COLOMBO, Sri Lanka (AP) _ Immediately after the explosion at Colombo's main bus station Tuesday, there was the expected chaos.

Ambulances, private cars and even buses were pressed into service to move the dead and wounded to hospitals.

Among the victims of the attack, blamed on Tamil militants, were people trapped in passenger buses and burned to death. Others survived with bruises and broken limbs from the panic stampede the blast set off.

The scene was made more grisly by rainfall, which mixed mud with the blood on the crowded streets of Sri Lanka's capital.

Members of the army and navy moved in immediately to try to control the situation. There was shouting and anger but no shooting, for the crowd was more tense than the military.

Soldiers quickly cordoned off the area to help rescue efforts, hampered by the rain and the glass shards from broken windows.

Tamil militants have been fighting a nearly four-year war with the Sinhalese-dominated government to demand that their minority people be granted a separate homeland in Sri Lanka's north and east, where most Tamils live.

Tamils, who are mostly Hindus, make up 18 percent of the country's 16 million population. Sinhalese Buddhists are nearly 75 percent and control the government and military. The rest are Moslems and descendants of European colonial settlers.

The explosion Tuesday, which killed up to 150 people and injured 200 others, followed two massacres blamed on Tamil militants in the last four days. Both occurred in the troubled eastern Trincomalee District.

As word of the bombing spread, people gathered in small knots on downtown streets to discuss the latest turn in the ethnic civil war that has enveloped their tiny island nation.

But anger did not seem to be so much aimed at the Tamils as at the government.

One Sinhalese man, who would give only his first name, Mohinda, was asked about the situation and replied: ''The bastards.''

But as he explained his views, it became clear he was referring to politicians and not to Tamils.

''Tamils and Sinhalese marry, they live together,'' He said. ''This is not a living problem. It is politics.''

Mohinda said it was not only the government but also Tamil politicians who caused the problem on the island. ''If the law treated everyone the same, there would be no problem,'' he said.

The Tamils complain of discrimination against their Tamil language and in education and jobs.

Mohinda may not be typical.

There were reports that some Sinhalese youths were roaming the streets of Colombo on Tuesday night, stopping cars and asking whether occupants were Sinhalese or Tamil.

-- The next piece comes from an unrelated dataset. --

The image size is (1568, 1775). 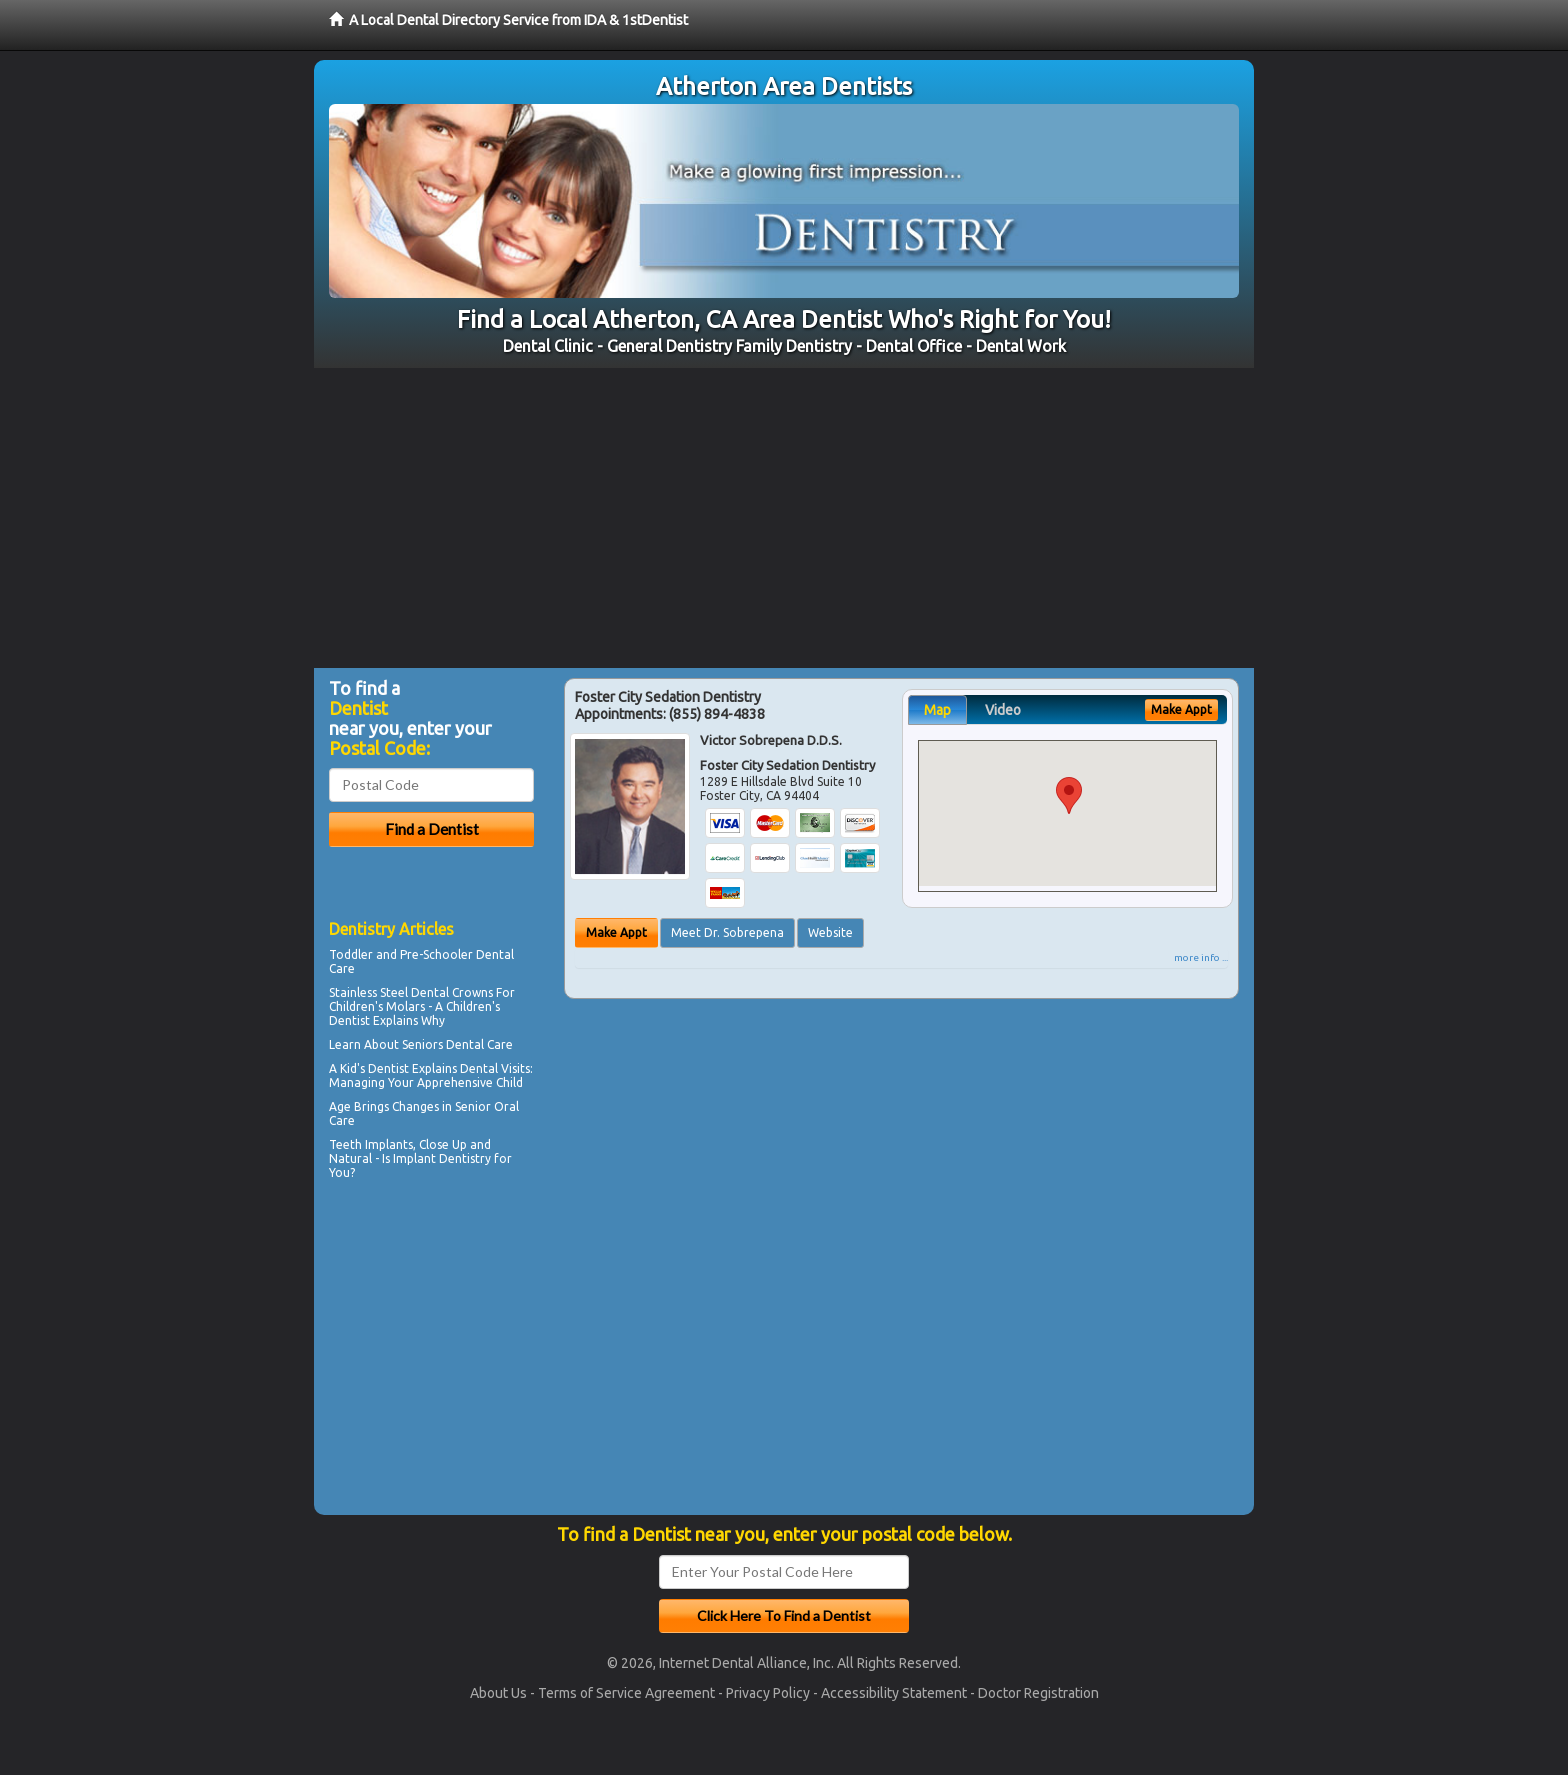 I want to click on About Us, so click(x=498, y=1693).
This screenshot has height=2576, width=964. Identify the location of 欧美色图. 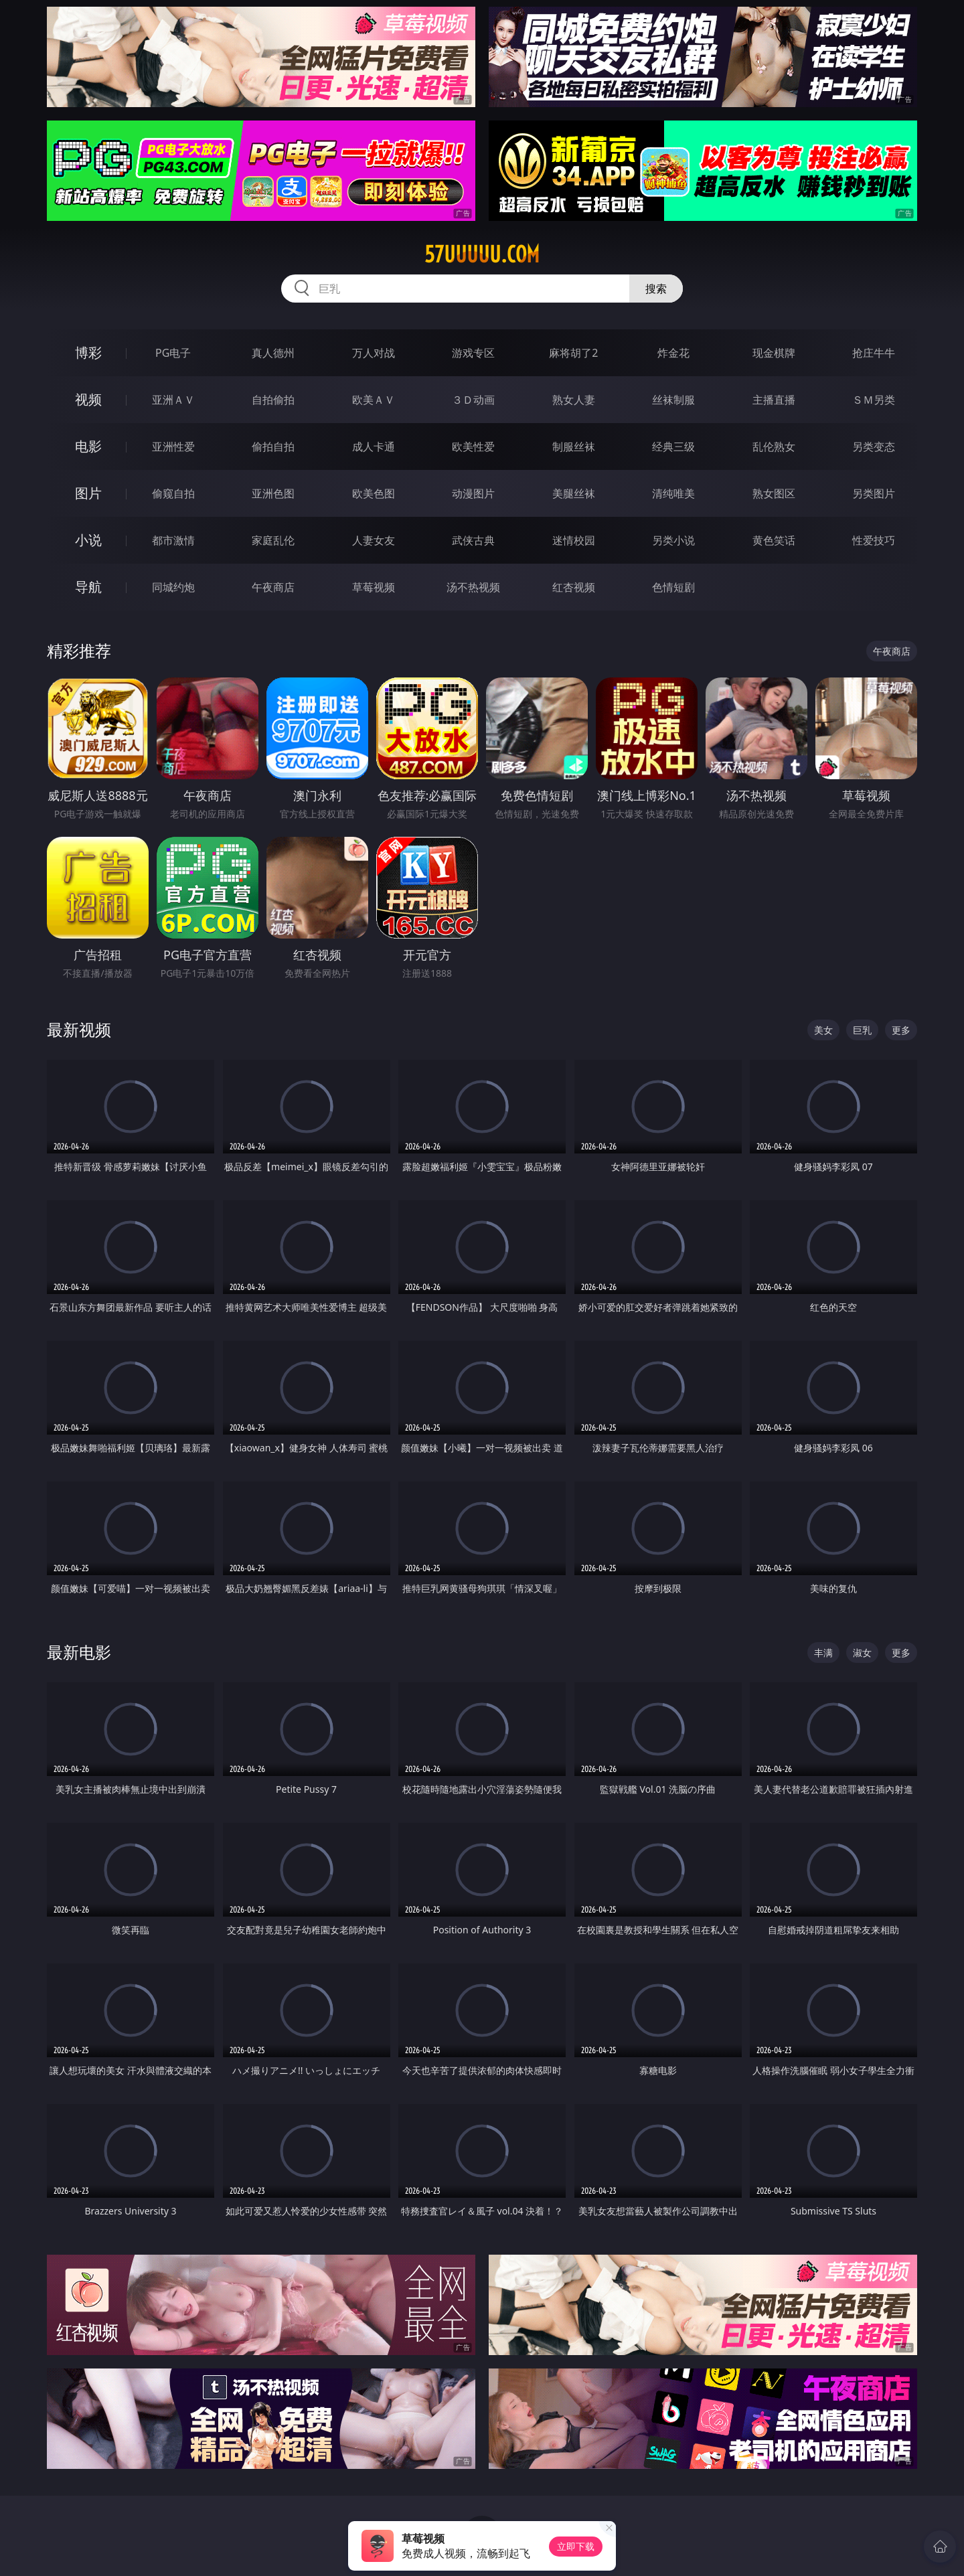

At least three shops owned by Tamils in the capital were stoned by mobs of Sinhalese, but they were dispersed by police.

The government stepped in quickly to impose a curfew starting at 8 p.m. and extending to 5 a.m. Wednesday. It ordered all banks, businesses and government offices to close Wednesday.

The government said people would be allowed on the streets for four hours starting at 5 a.m. to shop for necessities, but the curfew then would be reimposed.

While the Tamil conflict has largely enveloped the north and east of the country, Colombo has not been untouched.

In July of 1983, with the first major attack by Tamil separatists on the army, rioting erupted in Colombo and surrounding areas. Official figures put the death toll from those riots at 400, most of them Tamils. But it is believed that the figure may be as high as 2,000.

Many Sri Lankans, even Sinhalese, charge that the government and military encouraged the anti-Tamil violence.

The curfew imposed in Colombo on Tuesday night appeared to be more stringent than any in the past. There was virtually no one on the streets but soldiers and police.

From doorways, people peeked hesitantly out to see what was happening. But few ventured out.